Over the past three years a series of misdeeds has been uncovered at the San Francisco-based bank. Under pressure to meet demanding sales targets, staff opened 3.5m fake accounts and signed customers up for credit and debit cards without their consent. The bank charged people for car insurance they did not need and overcharged members of the armed forces for refinancing mortgages. Wells has had to set aside money to reimburse foreign-exchange and wealth-management clients. It has even had to refund mis-sold pet insurance.
These transgressions have cost the bank dear. Since 2016 Wells has paid more than $1.5bn in fines to federal and state regulators (including $500m to the OCC), plus $620m to resolve lawsuits brought by customers and shareholders. The Federal Reserve capped its balance-sheet at $2trn in February 2018—a limit that will stay until the Fed is satisfied that Wells has cleaned up its act. At the House hearing Mr Sloan admitted that Wells is operating under 14 consent orders (settlements agreed with regulators without admitting guilt).
Investors are grumbling too. Wells’s share price fell by 24% in 2018 (though it has begun 2019 more steadily). The asset cap, which Mr Sloan expects to stay in place all this year, is starting to bite, while rival megabanks can take advantage of America’s robust economy to lend more. In recent times Wells has enjoyed a higher return on equity than its competitors. Last year it was overtaken by JPMorgan Chase.
Mr Sloan—who assumed the top job in 2016 after his predecessor, John Stumpf, was forced out amid the fake-accounts scandal—insists that Wells has reformed. He told the committee that the offending sales targets have been changed. The 5,300 workers who opened phoney accounts have been sacked. A quarter of Wells’s board members stepped down in 2018.
The result, he claims, is a more customer-friendly bank. For instance, Wells has revised its overdraft rules, to make them more lenient on those who make mistakes. If a withdrawal is made the day before a customer’s monthly pay-cheque clears, the customer will no longer be charged.

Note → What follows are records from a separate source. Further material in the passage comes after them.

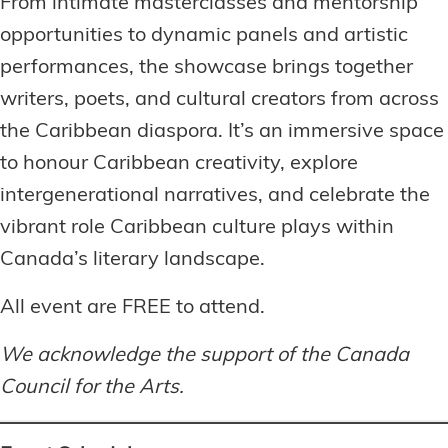
From intimate masterclasses and mentorship
opportunities to dynamic panels and artistic
performances, the showcase brings together
writers, poets, and cultural creators from across
the Caribbean diaspora. It’s an immersive space
to honour Caribbean creativity, explore
intergenerational narratives, and celebrate the
vibrant role Caribbean culture plays within
Canada’s literary landscape.
All event are FREE to attend.
We acknowledge the support of the Canada
Council for the Arts.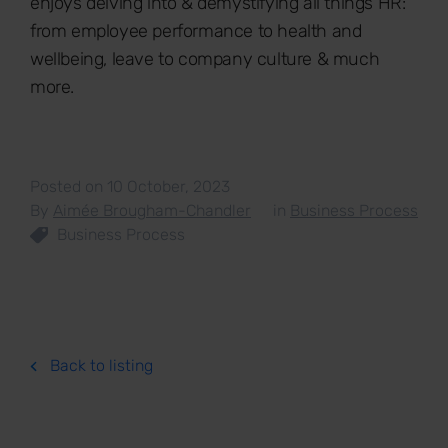
enjoys delving into & demystifying all things HR:
from employee performance to health and
wellbeing, leave to company culture & much
more.
Posted on 10 October, 2023
By
Aimée Brougham-Chandler
in
Business Process
Business Process
Back to listing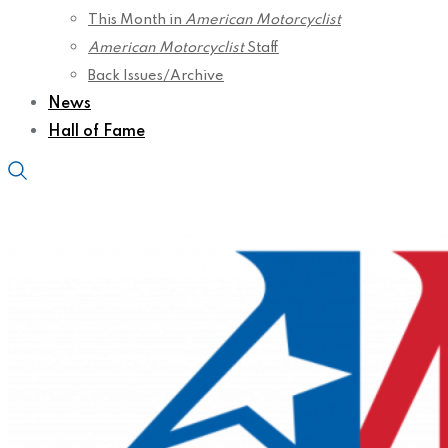
This Month in
American Motorcyclist
American Motorcyclist
Staff
Back Issues/Archive
News
Hall of Fame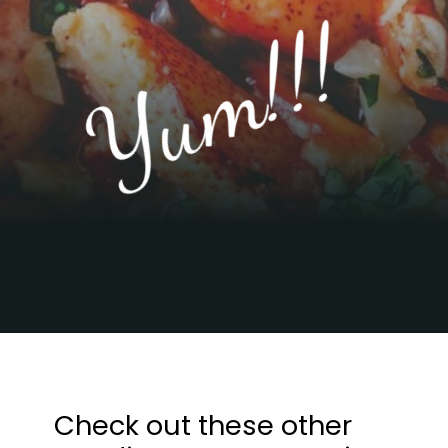
Yum!!!
Opening
https://sweetcsdesigns.com/easy-garlic-butter-lobster-skillet-recipe/
Check out these other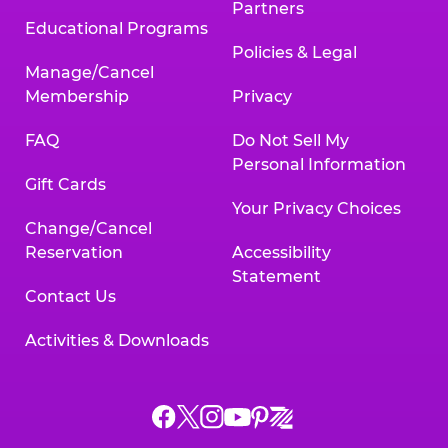
Partners
Educational Programs
Policies & Legal
Manage/Cancel
Membership
Privacy
FAQ
Do Not Sell My
Personal Information
Gift Cards
Your Privacy Choices
Change/Cancel
Reservation
Accessibility
Statement
Contact Us
Activities & Downloads
Chuck
Chuck
Chuck
Chuck
Chuck
Chuck
E.
E.
E.
E.
E.
E.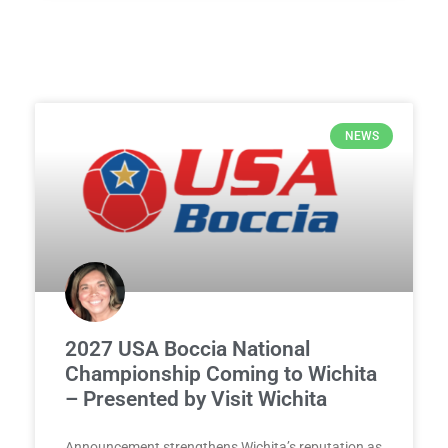
NEWS
2027 USA Boccia National
Championship Coming to Wichita
– Presented by Visit Wichita
Announcement strengthens Wichita’s reputation as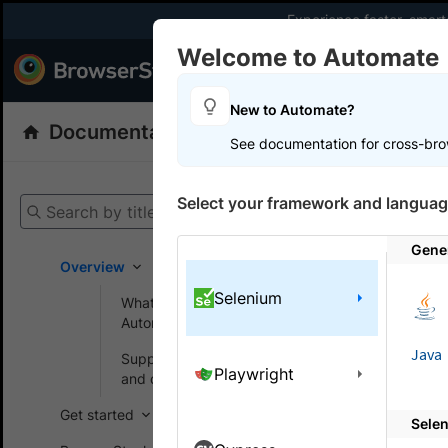
Experience faster, smar
Welcome to Automate
Products
Dev
New to Automate?
Documentation
Automate
Selenium
See documentation for cross-bro
Get your setup
Select your framework and languag
Search by title
Automate
Gene
Overview
Selenium
What is BrowserStack
On this
Automate?
Java
Supported browsers
Playwright
Signif
and devices
Get started
Sele
This docum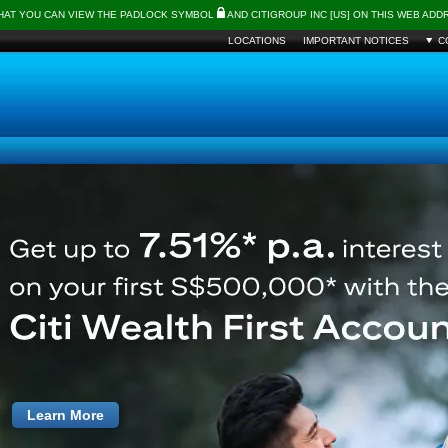
THAT YOU CAN VIEW THE PADLOCK SYMBOL
AND CITIGROUP INC [US] ON THIS WEB AD
LOCATIONS
IMPORTANT NOTICES
C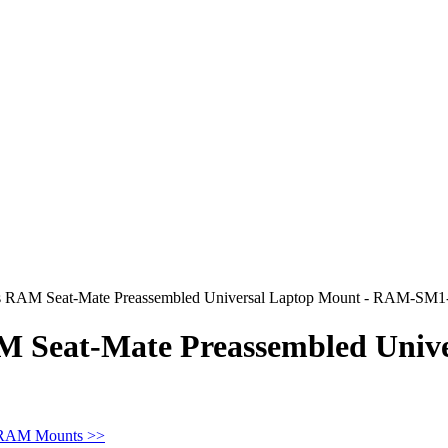
RAM Seat-Mate Preassembled Universal Laptop Mount - RAM-SM
Seat-Mate Preassembled Unive
 RAM Mounts >>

But lawmakers and regulators are still furious. “Each time a new scandal breaks, Wells Fargo promises to get to the bottom of it,” said Mr McHenry at this week’s hearing. “But then a few months later, we hear about another case of dishonest sales practices or gross mismanagement.”
Other banks are not guiltless, but in this category of sin Wells has been in a league of its own. In June the same committee quizzed the OCC after it ended an investigation into malpractice at other banks without publishing its findings. It emerged that employees at unnamed banks had opened around 10,000 fake accounts. But that is minuscule next to the tally at Wells.
Even so, there is some small consolation for Mr Sloan: he will not be the only one in the pillory. In April the heads of all America’s large banks are due to testify before Ms Waters’s committee. She is probably just getting started.